Items from a dataset:
● ● ● ●

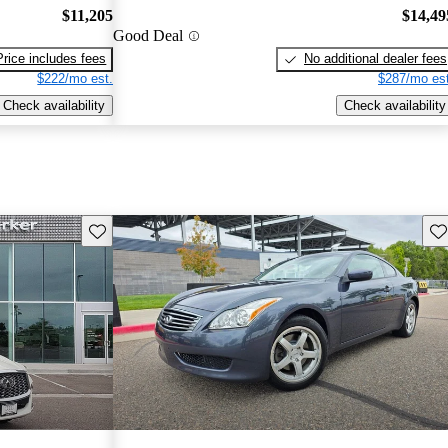
$11,205
$14,49
Good Deal
Price includes fees
No additional dealer fees
$222/mo est.
$287/mo est
Check availability
Check availability
Save this listing
Sav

● ● ● ●

▶ _Task instructions_
From the first line to the last, reproduce the records above exactly and skip the pictures.

▶ _Solved exercise_
$11,205
$14,49
Good Deal
Price includes fees
No additional dealer fees
$222/mo est.
$287/mo est
Check availability
Check availability
Save this listing
Sav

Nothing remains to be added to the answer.